Maximizing Vitamin K Absorption
Since vitamin K is a fat-soluble vitamin, pairing your vegetables with a source of healthy fat can significantly improve its absorption by the body.
- Drizzle olive oil or a vinaigrette over your leafy green salad.
- Sauté spinach or kale in a small amount of oil.
- Add sliced avocado to a salad or smoothie, as avocado also contains vitamin K and healthy fats.
- Mix nuts or seeds into vegetable dishes.

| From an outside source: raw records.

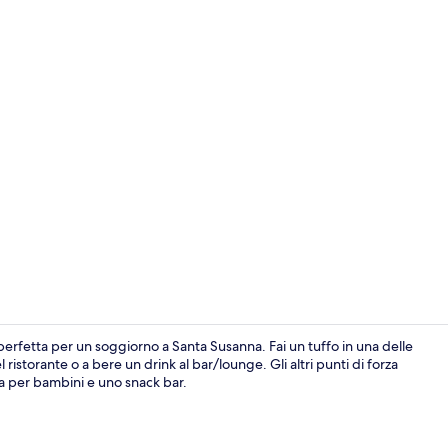
Video influe
a perfetta per un soggiorno a Santa Susanna. Fai un tuffo in una delle
ristorante o a bere un drink al bar/lounge. Gli altri punti di forza
na per bambini e uno snack bar.
Facciata dell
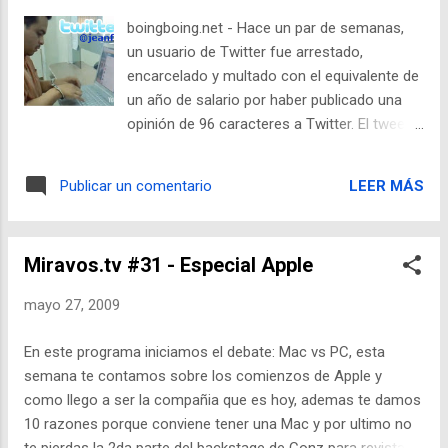
decisiones basada en la realidad; Central de
boingboing.net - Hace un par de semanas,
Conversiones se desarrolló en México y su
un usuario de Twitter fue arrestado,
contenido está escrito enteramente en
encarcelado y multado con el equivalente de
español. Ya sean principiantes o
un año de salario por haber publicado una
experimentados, todos los usuarios podrán
opinión de 96 caracteres a Twitter. El tweet
aprender e interactuar con expertos de todo
estaba relacionado a una crisis política que
el mundo que comentarán las funciones
vive Guatemala actualmente, dada a raíz de
básicas y las técnicas de análisis más
LEER MÁS
Publicar un comentario
alegatos hacia el Presidente Álvaro Colom,
complejas, siempre mostrando las
su supuesto involucramiento en el asesinato
capacidades de optimización que las
de un Abogado y denuncias acerca de
herramientas de medición de Google
Miravos.tv #31 - Especial Apple
funcionarios públicos del gobierno
ofrecen a sus usuarios en Internet y fuera
involucrados en transacciones ilegales y
de la Red. "C...
mayo 27, 2009
corruptas en uno de los bancos más
grandes del país. Desde entonces, Jean
En este programa iniciamos el debate: Mac vs PC, esta
Ramses Anleu Fernández, o @jeanfer como
semana te contamos sobre los comienzos de Apple y
es conocido en Twitter (en la foto), ha sido
como llego a ser la compañia que es hoy, ademas te damos
liberado de prisión. Actualmente está bajo
10 razones porque conviene tener una Mac y por ultimo no
arresto domiciliario mientras el gobierno de
te pierdas la 2da parte del backstage de Conz para revista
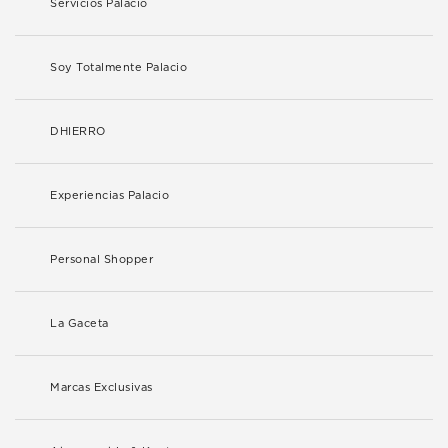
Servicios Palacio
Soy Totalmente Palacio
DHIERRO
Experiencias Palacio
Personal Shopper
La Gaceta
Marcas Exclusivas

Vitamin K Content Comparison
| Vegetable (Preparation) | Serving Size | Vitamin K Content (mcg) | Percent Daily Value (approx.) | 
|---|---|---|---|
| Collard Greens (cooked) | 1/2 cup | 530 | 442% | 
| Turnip Greens (cooked) | 1/2 cup | 426 | 355% | 
| Spinach (raw) | 1 cup | 145 | 121% | 
| Kale (raw) | 1 cup | 113 | 94% | 
| Brussels Sprouts (cooked) | 1 cup | 156 | 130% | 
| Broccoli (cooked) | 1/2 cup | 110 | 92% | 
| Cabbage (cooked) | 1/2 cup | 82 | 68% | 
| Green Beans (cooked) | 1/2 cup | 30 | 25% | 
Conclusion
While a variety of vegetables contain vitamin K, dark, leafy greens and cruciferous vegetables are the most potent sources for increasing your intake. Collard greens, turnip greens, and spinach top the list, providing more than enough of the recommended daily amount in a single serving. For optimal absorption, remember to pair these fat-soluble vitamin sources with a healthy fat, such as olive oil or avocado. Incorporating a diverse range of these vegetables into your meals is an effective and delicious way to ensure you are getting enough of this vital nutrient for your blood and bone health. For more detailed nutritional information, consult the NIH Office of Dietary Supplements.